## [Task item]
Reproduce the line containing "ULTIME CLINIC" and every line after it through the end of the records. Include nothing else.

## [Data extracts]
>>>>
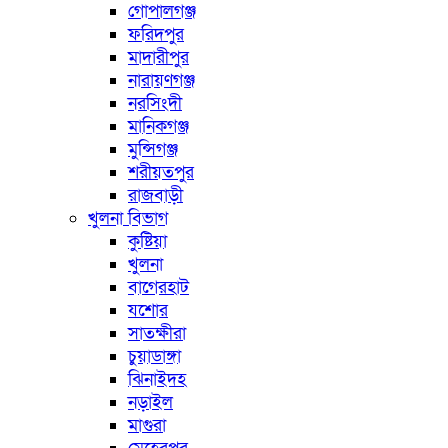
গোপালগঞ্জ
ফরিদপুর
মাদারীপুর
নারায়ণগঞ্জ
নরসিংদী
মানিকগঞ্জ
মুন্সিগঞ্জ
শরীয়তপুর
রাজবাড়ী
খুলনা বিভাগ
কুষ্টিয়া
খুলনা
বাগেরহাট
যশোর
সাতক্ষীরা
চুয়াডাঙ্গা
ঝিনাইদহ
নড়াইল
মাগুরা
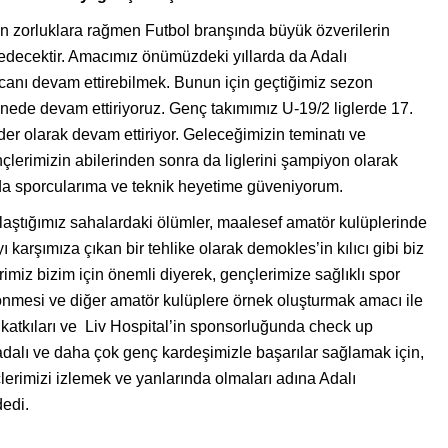
 zorluklara rağmen Futbol branşında büyük özverilerin
ecektir. Amacımız önümüzdeki yıllarda da Adalı
canı devam ettirebilmek. Bunun için geçtiğimiz sezon
enede devam ettiriyoruz. Genç takımımız U-19/2 liglerde 17.
ider olarak devam ettiriyor. Geleceğimizin teminatı ve
erimizin abilerinden sonra da liglerini şampiyon olarak
a sporcularıma ve teknik heyetime güveniyorum.
ılaştığımız sahalardaki ölümler, maalesef amatör kulüplerinde
 karşımıza çıkan bir tehlike olarak demokles’in kılıcı gibi biz
imiz bizim için önemli diyerek, gençlerimize sağlıklı spor
dönmesi ve diğer amatör kulüplere örnek oluşturmak amacı ile
katkıları ve Liv Hospital’in sponsorluğunda check up
dalı ve daha çok genç kardeşimizle başarılar sağlamak için,
lerimizi izlemek ve yanlarında olmaları adına Adalı
dedi.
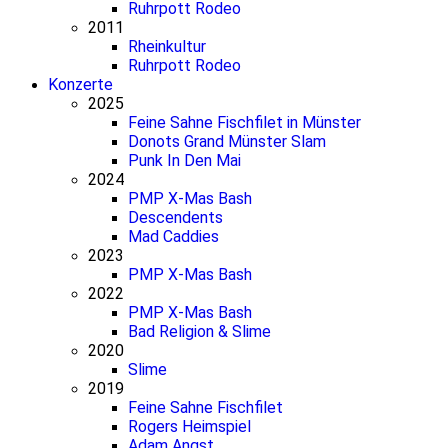
Ruhrpott Rodeo
2011
Rheinkultur
Ruhrpott Rodeo
Konzerte
2025
Feine Sahne Fischfilet in Münster
Donots Grand Münster Slam
Punk In Den Mai
2024
PMP X-Mas Bash
Descendents
Mad Caddies
2023
PMP X-Mas Bash
2022
PMP X-Mas Bash
Bad Religion & Slime
2020
Slime
2019
Feine Sahne Fischfilet
Rogers Heimspiel
Adam Angst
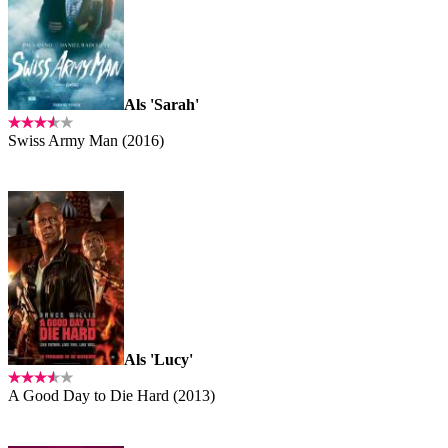
Als 'Sarah'
Swiss Army Man (2016)
Als 'Lucy'
A Good Day to Die Hard (2013)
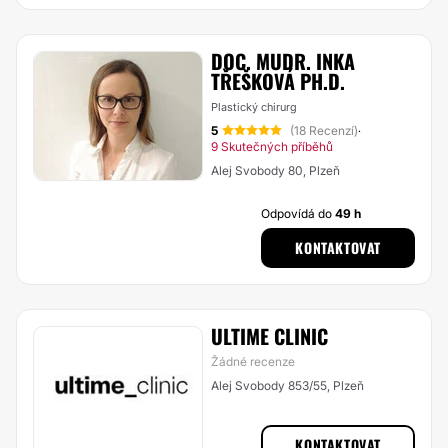
DOC. MUDR. INKA
TŘEŠKOVÁ PH.D.
Plastický chirurg
5
(18 Recenzí)
·
9 Skutečných příběhů
Alej Svobody 80, Plzeň
Odpovídá do
49 h
KONTAKTOVAT
ULTIME CLINIC
Žádné recenze
Alej Svobody 853/55, Plzeň
KONTAKTOVAT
<<<<
## [Solved exercise]
ULTIME CLINIC
Žádné recenze
Alej Svobody 853/55, Plzeň
KONTAKTOVAT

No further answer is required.